There were many causes of the crisis — a bubble in house and other asset prices; excessive risk taking by banks; mounting corporate and household debt; and a regulatory system that had major gaps and deficiencies.
The U.S. government launched an all-out effort to prevent the crisis from becoming a global depression. Initially, at least, this was a bipartisan effort. A key part of the response to the crisis in the United States was the Troubled Asset Relief Program, or TARP. Through TARP, we provided capital to banks — not just the big banks, but hundreds of small and community banks. We implemented a housing program that helped millions of Americans stay in their homes. We took action to restart the frozen credit markets. And we prevented the U.S. auto industry from collapsing.
The U.S. government took many other actions, including economic stimulus measures. Other governments took action as well.
Central banks around the world used their monetary policy muscle to prevent a worldwide great depression. It was a war fought on many fronts, and it succeeded.
And as the fire was extinguished, we turned to addressing the causes of the crisis, in order to prevent it from happening again.
This too has been a war fought on many fronts. It has included stronger capital requirements for banks, limits on leverage, reforms of the derivatives market, and the creation of tools to deal with failing financial institutions without using taxpayer funds.
This evening, I will focus on derivatives reform—not only because I have been most involved in that work, but also because it is the area where, in some ways, we have traveled the farthest. We have gone from a world in which there was essentially no regulation, by any jurisdiction, of certain activities to a remarkable level of international cooperation in the implementation of a sensible, common framework.
The derivatives markets are comprised of futures, options, and swaps. Most people do not participate in these markets directly. And yet they profoundly affect the prices we all pay for food, energy, and most other goods and services.
If you are a farmer, you want to know what price you will get for your crop in the fall in order to decide how much to plant in the spring. The derivatives markets allow you to lock in that price, in advance. You may give up some upside, but you protect yourself on the downside.
These markets enable utility companies and airlines to hedge the cost of fuel. An auto manufacturer can fix the cost of its aluminum supply. Exporters can manage fluctuations in foreign currencies, and businesses of all types can lock-in their borrowing costs.
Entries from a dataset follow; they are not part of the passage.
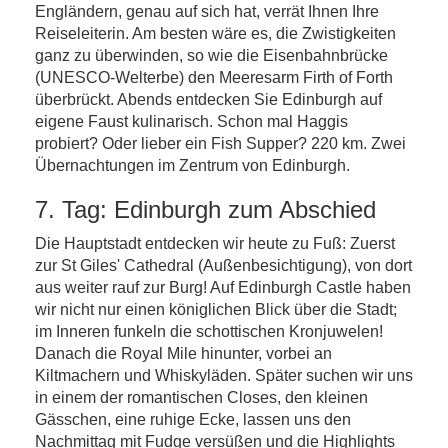
Engländern, genau auf sich hat, verrät Ihnen Ihre
Reiseleiterin. Am besten wäre es, die Zwistigkeiten
ganz zu überwinden, so wie die Eisenbahnbrücke
(UNESCO-Welterbe) den Meeresarm Firth of Forth
überbrückt. Abends entdecken Sie Edinburgh auf
eigene Faust kulinarisch. Schon mal Haggis
probiert? Oder lieber ein Fish Supper? 220 km. Zwei
Übernachtungen im Zentrum von Edinburgh.
7. Tag: Edinburgh zum Abschied
Die Hauptstadt entdecken wir heute zu Fuß: Zuerst
zur St Giles' Cathedral (Außenbesichtigung), von dort
aus weiter rauf zur Burg! Auf Edinburgh Castle haben
wir nicht nur einen königlichen Blick über die Stadt;
im Inneren funkeln die schottischen Kronjuwelen!
Danach die Royal Mile hinunter, vorbei an
Kiltmachern und Whiskyläden. Später suchen wir uns
in einem der romantischen Closes, den kleinen
Gässchen, eine ruhige Ecke, lassen uns den
Nachmittag mit Fudge versüßen und die Highlights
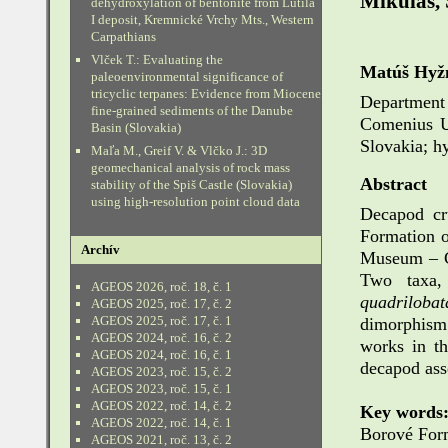
Mikuláš, 
dehydroxylation of bentonite from Lutila
I deposit, Kremnické Vrchy Mts., Western
Carpathians
Vlček T.: Evaluating the
Matúš Hyž
paleoenvironmental significance of
tricyclic terpanes: Evidence from Miocene
Department 
fine-grained sediments of the Danube
Comenius Un
Basin (Slovakia)
Slovakia; 
Maľa M., Greif V. & Vlčko J.: 3D
geomechanical analysis of rock mass
Abstract
stability of the Spiš Castle (Slovakia)
using high-resolution point cloud data
Decapod cr
Formation o
Archív
Museum – Či
Two taxa
AGEOS 2026, roč. 18, č. 1
quadrilobat
AGEOS 2025, roč. 17, č. 2
AGEOS 2025, roč. 17, č. 1
dimorphism 
AGEOS 2024, roč. 16, č. 2
works in t
AGEOS 2024, roč. 16, č. 1
decapod ass
AGEOS 2023, roč. 15, č. 2
AGEOS 2023, roč. 15, č. 1
AGEOS 2022, roč. 14, č. 2
Key words
AGEOS 2022, roč. 14, č. 1
Borové For
AGEOS 2021, roč. 13, č. 2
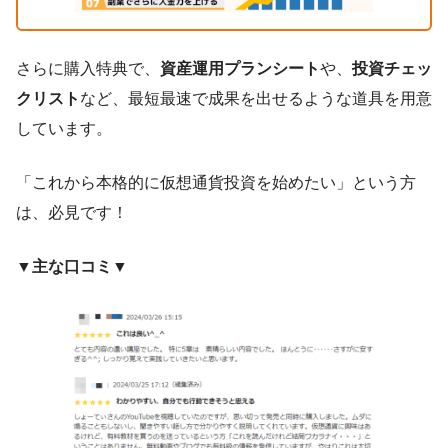
さらに購入特典で、
資産運用プランシート
や、
投資チェッ
クリスト
など、最短最速で成果を出せるような道具を用意
しています。
「これから本格的に仮想通貨投資を始めたい」という方
は、必見です！
▼主な口コミ▼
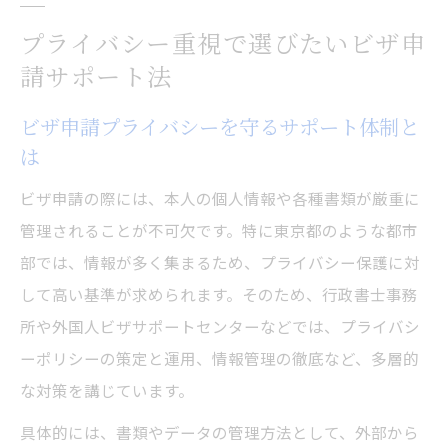
プライバシー重視で選びたいビザ申
請サポート法
ビザ申請プライバシーを守るサポート体制と
は
ビザ申請の際には、本人の個人情報や各種書類が厳重に
管理されることが不可欠です。特に東京都のような都市
部では、情報が多く集まるため、プライバシー保護に対
して高い基準が求められます。そのため、行政書士事務
所や外国人ビザサポートセンターなどでは、プライバシ
ーポリシーの策定と運用、情報管理の徹底など、多層的
な対策を講じています。
具体的には、書類やデータの管理方法として、外部から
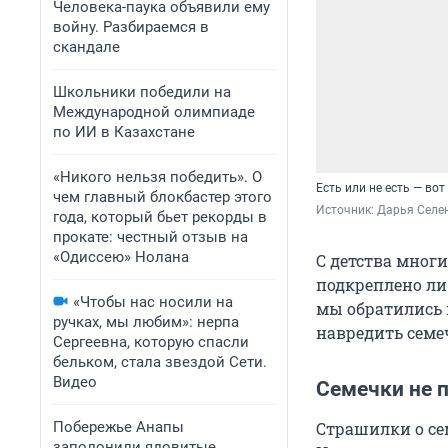
Человека-паука объявили ему
войну. Разбираемся в
скандале
Школьники победили на
Международной олимпиаде
по ИИ в Казахстане
«Никого нельзя победить». О
Есть или не есть — вот
чем главный блокбастер этого
Источник: 
Дарья Селен
года, который бьет рекорды в
прокате: честный отзыв на
«Одиссею» Нолана
С детства мног
подкреплено ли
«Чтобы нас носили на
мы обратились 
ручках, мы любим»: нерпа
навредить семе
Сергеевна, которую спасли
бельком, стала звездой Сети.
Видео
Семечки не 
Побережье Анапы
Страшилки о се
заполонили ядовитые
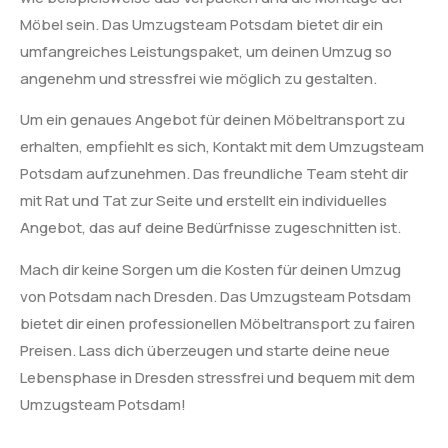
Möbel sein. Das Umzugsteam Potsdam bietet dir ein
umfangreiches Leistungspaket, um deinen Umzug so
angenehm und stressfrei wie möglich zu gestalten.
Um ein genaues Angebot für deinen Möbeltransport zu
erhalten, empfiehlt es sich, Kontakt mit dem Umzugsteam
Potsdam aufzunehmen. Das freundliche Team steht dir
mit Rat und Tat zur Seite und erstellt ein individuelles
Angebot, das auf deine Bedürfnisse zugeschnitten ist.
Mach dir keine Sorgen um die Kosten für deinen Umzug
von Potsdam nach Dresden. Das Umzugsteam Potsdam
bietet dir einen professionellen Möbeltransport zu fairen
Preisen. Lass dich überzeugen und starte deine neue
Lebensphase in Dresden stressfrei und bequem mit dem
Umzugsteam Potsdam!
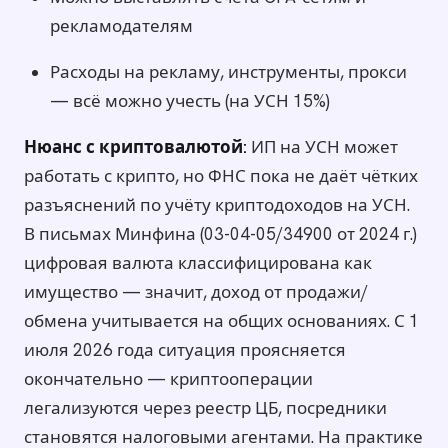
рекламодателям
Расходы на рекламу, инструменты, прокси
— всё можно учесть (на УСН 15%)
Нюанс с криптовалютой:
ИП на УСН может
работать с крипто, но ФНС пока не даёт чётких
разъяснений по учёту криптодоходов на УСН.
В письмах Минфина (03-04-05/34900 от 2024 г.)
цифровая валюта классифицирована как
имущество — значит, доход от продажи/
обмена учитывается на общих основаниях. С 1
июля 2026 года ситуация проясняется
окончательно — криптооперации
легализуются через реестр ЦБ, посредники
становятся налоговыми агентами. На практике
A pension fund that wants to make sure it can pay out benefits over a very long horizon can use these markets to help lock in its ability to do so. In the simplest terms, derivatives help businesses throughout the world, up and down the economic value chain, manage price volatility. In short, derivatives help manage risk.
While most of the derivatives markets worked well during the crisis, one large and unregulated segment intensified the damage. This was the over-the-counter swaps market, and in particular credit default swaps. At the time of the crisis, the swaps market was a tangled spider web of bilateral transactions, particularly among the world’s largest financial institutions, with no transparency and nothing to ensure adequate capital or collateral. Therefore, a default by one institution could easily lead to a cascade of defaults with devastating consequences.
This very scenario brought global financial companies, such as AIG, to the brink of collapse. Had it collapsed, it would probably have taken the U.S. economy down with it. Therefore, our government committed a total of $182 billion dollars over the course of several months to prevent that from happening—an unfathomable sum.
And though we recovered all AIG funds at a profit, such a commitment rightly caused public outrage.